Wat wel als vervelend wordt ervaren is dat je geen keuze hebt in de onderliggende infrastructuur, zoals de gebruikte database. Want in tegenstelling tot wat Coen stelt levert Centric nog geen ondersteuning op PostgreSQL. Bij elk probleem zul je de applicatie dus moeten testen op Oracle en dat levert weer extra beheer op.
Het zou mooi zijn als de software database onafhankelijk wordt gemaakt, dan is er vrije keuze.
@ Ad Gerrits
Beste Ad, ik ken de situatie natuurlijk niet alleen van de overheden maar bij overheden speelt die doorgaans wel, het sterkst en stuitender, gewoon bij herhaling. Waar het mij om gaat is dat dat liedje zo voorspelbaar is dat het stuitend is dat het mogelijk blijft dat falende leveranciers gewoon weer mee mogen tenderen en als ze het idee hebben dat de klant hun procesje niet op orde hebben of volgen, als eerste bij de rechter staan.
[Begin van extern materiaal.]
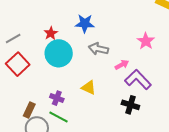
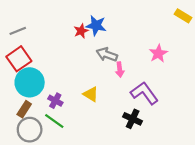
red star: (51, 33) -> (81, 31), moved
cyan circle: (59, 53) -> (30, 82), moved
pink arrow: (122, 65) -> (120, 70), moved, turned 104

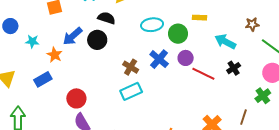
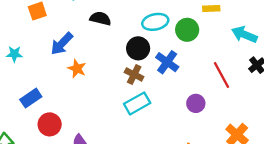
black circle: (97, 40) -> (138, 48), moved
orange star: (55, 55) -> (77, 69), moved
purple circle: (186, 58) -> (196, 103), moved
red line: (203, 74) -> (222, 75), turned 40
red circle: (76, 98) -> (50, 124), moved

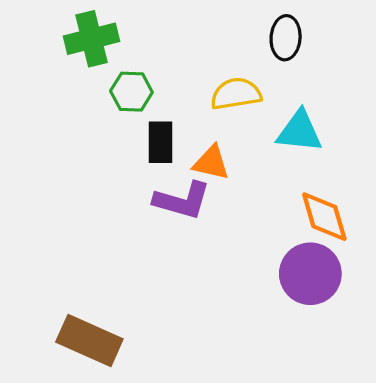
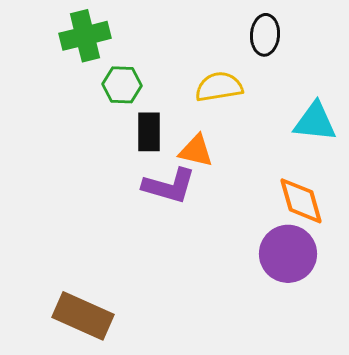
cyan triangle: (300, 131) -> (315, 122), moved

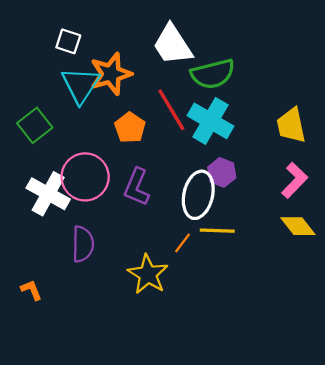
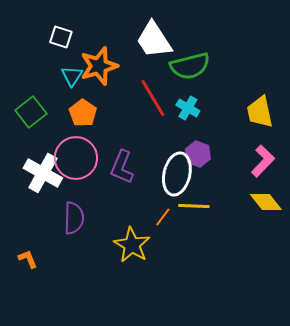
cyan triangle: (81, 85) -> (72, 76), size x0.6
cyan cross: (211, 121) -> (188, 108), size x0.6
orange pentagon: (130, 128) -> (83, 113), moved

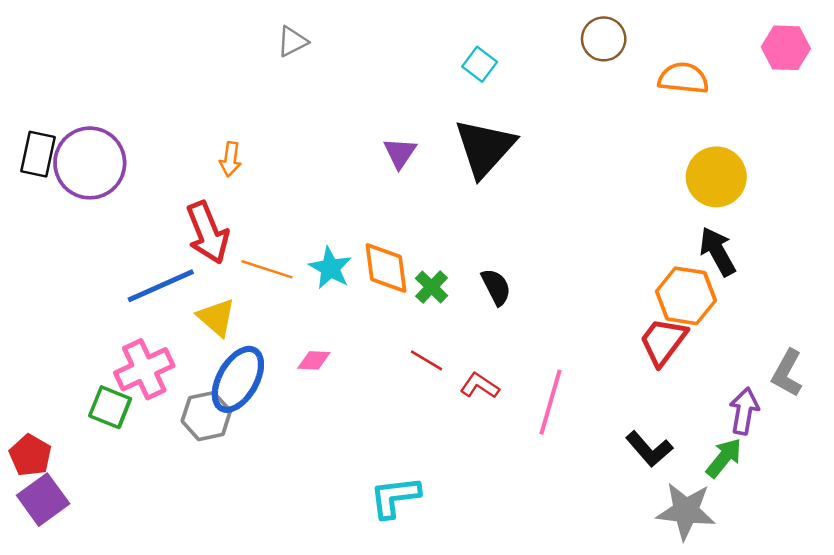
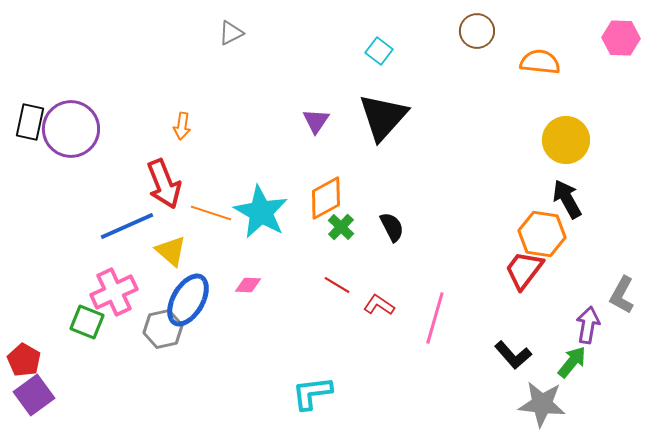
cyan star: (330, 268) -> (261, 212), size x1.6
orange diamond: (386, 268) -> (326, 198), moved, turned 69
Common sense, deemoed, het idee dat we het hier wel over miljarden aan gemeenschapsgeld hebben spelen dan klaarblijkelijk geen enkele rol meer.
@Jeen Opperdijk: Zoals ik schreef: technisch gezien draaien de applicaties van Centric op PostgreSQL. Echter, zoals u beaamt, Centric levert geen ondersteuning mits de applicatie van Centric draaien op een Oracle database. Prachtig voorbeeld van een “Centric/Oracle vendor lock-in” die daarmee een verkwisting van gemeenschapsgeld aan onnodige Oracle licenties veroorzaakt.
In mijn optiek is de door u genoemde “vrije keuze” het tegenovergestelde van het statement in dit artikel..
Een vendor lock-in voorkomen is niet alleen een ruime keuze tussen leveranciers (hoewel dat bij de lokale overheid ook valt te betwisten, gezien eerdere artikelen op deze site), maar de mogelijkheid te kunnen wisselen van leverancier zonder substantiële omschakelingskosten of ongemak. Door gebruik te maken van Open Source databases, OS, virtualisatie etc. is dit mogelijk.